Take from the listing each line that has the string "size".

⟨

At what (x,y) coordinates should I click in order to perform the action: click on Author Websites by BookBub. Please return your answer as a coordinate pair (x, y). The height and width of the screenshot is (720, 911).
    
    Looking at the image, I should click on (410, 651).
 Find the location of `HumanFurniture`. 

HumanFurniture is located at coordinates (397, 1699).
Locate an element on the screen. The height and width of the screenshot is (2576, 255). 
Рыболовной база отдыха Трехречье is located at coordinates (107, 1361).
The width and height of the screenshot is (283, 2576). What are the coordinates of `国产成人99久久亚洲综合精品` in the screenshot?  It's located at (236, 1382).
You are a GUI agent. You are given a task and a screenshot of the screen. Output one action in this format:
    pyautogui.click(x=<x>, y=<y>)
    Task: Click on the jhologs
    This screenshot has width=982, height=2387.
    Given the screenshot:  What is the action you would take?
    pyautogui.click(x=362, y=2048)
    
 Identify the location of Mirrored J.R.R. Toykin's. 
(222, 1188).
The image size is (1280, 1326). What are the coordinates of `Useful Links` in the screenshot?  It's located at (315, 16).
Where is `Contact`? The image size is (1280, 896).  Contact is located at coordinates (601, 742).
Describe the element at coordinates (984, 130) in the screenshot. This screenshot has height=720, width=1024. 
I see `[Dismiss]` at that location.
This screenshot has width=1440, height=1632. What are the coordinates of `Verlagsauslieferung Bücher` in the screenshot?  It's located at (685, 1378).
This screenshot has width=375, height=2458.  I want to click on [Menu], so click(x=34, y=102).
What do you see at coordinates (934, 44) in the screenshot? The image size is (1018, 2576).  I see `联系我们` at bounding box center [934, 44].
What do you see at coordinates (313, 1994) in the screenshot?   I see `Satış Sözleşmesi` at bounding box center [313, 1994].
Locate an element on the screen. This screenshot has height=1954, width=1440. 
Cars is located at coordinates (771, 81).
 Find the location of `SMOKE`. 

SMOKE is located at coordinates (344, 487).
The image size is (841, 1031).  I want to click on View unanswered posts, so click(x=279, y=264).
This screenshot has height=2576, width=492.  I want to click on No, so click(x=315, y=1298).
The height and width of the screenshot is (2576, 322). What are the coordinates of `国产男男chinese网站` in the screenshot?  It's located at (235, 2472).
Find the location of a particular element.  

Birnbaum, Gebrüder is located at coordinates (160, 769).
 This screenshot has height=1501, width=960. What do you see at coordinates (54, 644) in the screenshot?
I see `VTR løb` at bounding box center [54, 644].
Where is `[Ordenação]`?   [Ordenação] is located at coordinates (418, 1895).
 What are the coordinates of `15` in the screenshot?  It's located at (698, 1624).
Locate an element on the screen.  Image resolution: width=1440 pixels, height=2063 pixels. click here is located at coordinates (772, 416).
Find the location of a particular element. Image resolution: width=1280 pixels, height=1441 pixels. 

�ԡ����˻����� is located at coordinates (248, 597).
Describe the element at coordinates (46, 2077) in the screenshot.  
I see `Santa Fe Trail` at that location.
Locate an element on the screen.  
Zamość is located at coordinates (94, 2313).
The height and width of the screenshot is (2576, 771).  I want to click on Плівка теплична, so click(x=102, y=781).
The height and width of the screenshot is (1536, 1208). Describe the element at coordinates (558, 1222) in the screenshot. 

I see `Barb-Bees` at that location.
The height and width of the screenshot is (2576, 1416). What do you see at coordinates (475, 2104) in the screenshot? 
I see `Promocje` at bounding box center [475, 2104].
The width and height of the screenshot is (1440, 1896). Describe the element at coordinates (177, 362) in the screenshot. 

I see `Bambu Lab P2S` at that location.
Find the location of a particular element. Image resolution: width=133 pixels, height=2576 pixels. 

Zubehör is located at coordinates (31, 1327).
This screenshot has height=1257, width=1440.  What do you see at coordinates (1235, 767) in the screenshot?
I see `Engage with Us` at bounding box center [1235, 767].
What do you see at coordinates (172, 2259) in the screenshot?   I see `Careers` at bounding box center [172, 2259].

⟩

* **Written response**
The image size is (1280, 1326). What are the coordinates of `Useful Links` in the screenshot?  It's located at (315, 16).
Where is `Contact`? The image size is (1280, 896).  Contact is located at coordinates (601, 742).
What do you see at coordinates (934, 44) in the screenshot? The image size is (1018, 2576).  I see `联系我们` at bounding box center [934, 44].
The image size is (841, 1031).  I want to click on View unanswered posts, so click(x=279, y=264).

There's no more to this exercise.